Frias Mainly Describes What’s Now Entrenched

Put Steve Frias’s Providence Journal op-ed in the “must read” category.  Reviewing a couple hundred years of economic history sheds some surprisingly relevant light on the assumptions under which our state operates.

One such assumption is that our woes are a consequence of the decline of manufacturing here and in general.  On the general side, it’s not true that U.S. manufacturing has declined, and a declining global market share needn’t affect a state as small as Rhode Island, if we were at the leading edge.  Frias offers a clue as to why we’re not:

In the 19th century, because of the Industrial Revolution, Rhode Island’s economy grew at a rapid rate.

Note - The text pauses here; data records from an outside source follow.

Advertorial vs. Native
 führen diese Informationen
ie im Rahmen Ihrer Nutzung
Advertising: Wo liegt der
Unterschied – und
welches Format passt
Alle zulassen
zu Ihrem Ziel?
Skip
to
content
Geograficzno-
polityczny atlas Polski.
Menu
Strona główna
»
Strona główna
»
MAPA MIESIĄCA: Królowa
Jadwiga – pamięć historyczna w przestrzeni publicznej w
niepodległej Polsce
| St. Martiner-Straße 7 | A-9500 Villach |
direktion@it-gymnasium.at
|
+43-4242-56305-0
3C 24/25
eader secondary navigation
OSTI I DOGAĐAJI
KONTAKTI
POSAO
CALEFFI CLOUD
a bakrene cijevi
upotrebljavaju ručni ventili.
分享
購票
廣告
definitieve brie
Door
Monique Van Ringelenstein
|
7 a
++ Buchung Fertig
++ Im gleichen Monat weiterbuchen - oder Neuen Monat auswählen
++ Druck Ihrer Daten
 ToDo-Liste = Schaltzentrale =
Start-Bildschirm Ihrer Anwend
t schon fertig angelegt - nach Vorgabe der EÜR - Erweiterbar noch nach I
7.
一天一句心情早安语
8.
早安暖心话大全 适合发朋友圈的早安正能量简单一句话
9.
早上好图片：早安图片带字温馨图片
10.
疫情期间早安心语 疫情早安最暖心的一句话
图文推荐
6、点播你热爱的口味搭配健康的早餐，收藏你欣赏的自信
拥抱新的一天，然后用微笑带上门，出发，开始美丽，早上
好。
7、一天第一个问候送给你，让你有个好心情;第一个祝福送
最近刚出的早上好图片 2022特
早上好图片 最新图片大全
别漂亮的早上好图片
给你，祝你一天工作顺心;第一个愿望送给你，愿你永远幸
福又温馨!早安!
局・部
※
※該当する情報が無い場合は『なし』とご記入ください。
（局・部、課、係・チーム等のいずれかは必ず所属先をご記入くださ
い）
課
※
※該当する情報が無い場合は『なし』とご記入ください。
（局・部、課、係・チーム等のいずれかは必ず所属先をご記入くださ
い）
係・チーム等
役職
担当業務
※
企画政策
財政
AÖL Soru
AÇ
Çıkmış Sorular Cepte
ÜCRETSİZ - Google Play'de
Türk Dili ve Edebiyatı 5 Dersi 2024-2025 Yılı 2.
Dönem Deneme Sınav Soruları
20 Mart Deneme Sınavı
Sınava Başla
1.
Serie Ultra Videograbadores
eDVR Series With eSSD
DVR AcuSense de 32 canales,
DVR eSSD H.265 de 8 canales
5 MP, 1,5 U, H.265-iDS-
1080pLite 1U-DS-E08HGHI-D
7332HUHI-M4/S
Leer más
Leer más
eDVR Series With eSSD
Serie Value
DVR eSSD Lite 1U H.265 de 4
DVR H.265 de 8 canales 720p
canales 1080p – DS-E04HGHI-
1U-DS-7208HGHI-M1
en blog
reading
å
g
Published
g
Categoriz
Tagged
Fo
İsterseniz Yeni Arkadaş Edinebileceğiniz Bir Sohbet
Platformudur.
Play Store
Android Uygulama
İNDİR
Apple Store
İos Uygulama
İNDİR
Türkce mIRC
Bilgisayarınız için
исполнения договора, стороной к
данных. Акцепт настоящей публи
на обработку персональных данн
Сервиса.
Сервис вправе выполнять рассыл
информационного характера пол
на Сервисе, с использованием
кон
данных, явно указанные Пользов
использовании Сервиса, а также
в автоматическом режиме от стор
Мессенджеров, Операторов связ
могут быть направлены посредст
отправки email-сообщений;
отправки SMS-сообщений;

The state’s economy was characterized by one historian as “a kind of manufacturer’s dreamland” where taxes were low, regulations were few, and labor was inexpensive.

Rhode Island’s manufacturing problem, then, has a lot to do with deliberate changes that made the state less attractive for it.  The same problems — the difficulty of initiating and doing business here — also prevent Rhode Islanders from redefining the state along other industries.  Consider:

In April 1946, RIPEC [reported] that Rhode Island had lost its tax advantage over other industrialized states such as Massachusetts. [Previously,] “a generally conservative attitude toward public expenditures, plus a relatively simple state government, produced a moderate state tax cost” … giving it a “rather substantial tax advantage” over most other industrialized states.

It’s possible to pump a lot of fog into economic debates, but Rhode Island does not have to lag the country in recovery.  Our size does not dictate high costs for government.  We’re not bound by an unhealthy tradition, inflicting hardship on our families, and we shouldn’t be cowed by assertions of “what Rhode Islanders believe” when we, as individuals, don’t actually believe it.

We are allowed to change this.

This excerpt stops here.